■ Aim of the task ■
Scan the lines below for the word "xuất". Copy each line you find it in.

Recorded data Block Start

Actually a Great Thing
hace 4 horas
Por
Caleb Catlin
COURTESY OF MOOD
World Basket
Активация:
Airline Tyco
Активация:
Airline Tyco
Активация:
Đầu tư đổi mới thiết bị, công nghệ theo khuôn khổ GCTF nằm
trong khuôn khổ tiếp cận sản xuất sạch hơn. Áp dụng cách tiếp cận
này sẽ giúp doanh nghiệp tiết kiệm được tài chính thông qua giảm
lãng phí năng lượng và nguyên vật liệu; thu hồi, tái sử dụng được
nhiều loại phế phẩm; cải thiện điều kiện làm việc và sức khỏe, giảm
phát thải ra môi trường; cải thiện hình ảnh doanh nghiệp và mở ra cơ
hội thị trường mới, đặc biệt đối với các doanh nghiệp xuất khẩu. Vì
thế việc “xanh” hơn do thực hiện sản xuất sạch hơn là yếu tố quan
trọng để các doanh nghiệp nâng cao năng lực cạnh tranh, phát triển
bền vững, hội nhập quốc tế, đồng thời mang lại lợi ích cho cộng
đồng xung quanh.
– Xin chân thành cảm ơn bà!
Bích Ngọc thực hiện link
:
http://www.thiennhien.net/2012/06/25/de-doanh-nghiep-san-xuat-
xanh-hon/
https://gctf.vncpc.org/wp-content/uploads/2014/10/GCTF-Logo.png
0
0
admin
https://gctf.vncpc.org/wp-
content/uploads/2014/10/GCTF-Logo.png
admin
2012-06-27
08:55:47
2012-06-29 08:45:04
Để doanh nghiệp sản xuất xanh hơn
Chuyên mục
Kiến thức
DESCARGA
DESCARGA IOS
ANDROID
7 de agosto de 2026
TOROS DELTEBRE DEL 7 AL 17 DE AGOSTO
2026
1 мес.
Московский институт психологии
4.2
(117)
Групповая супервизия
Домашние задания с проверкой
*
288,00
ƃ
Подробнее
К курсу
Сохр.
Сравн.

Recorded data Block End

■ Written response ■
trong khuôn khổ tiếp cận sản xuất sạch hơn. Áp dụng cách tiếp cận
hội thị trường mới, đặc biệt đối với các doanh nghiệp xuất khẩu. Vì
thế việc “xanh” hơn do thực hiện sản xuất sạch hơn là yếu tố quan
Để doanh nghiệp sản xuất xanh hơn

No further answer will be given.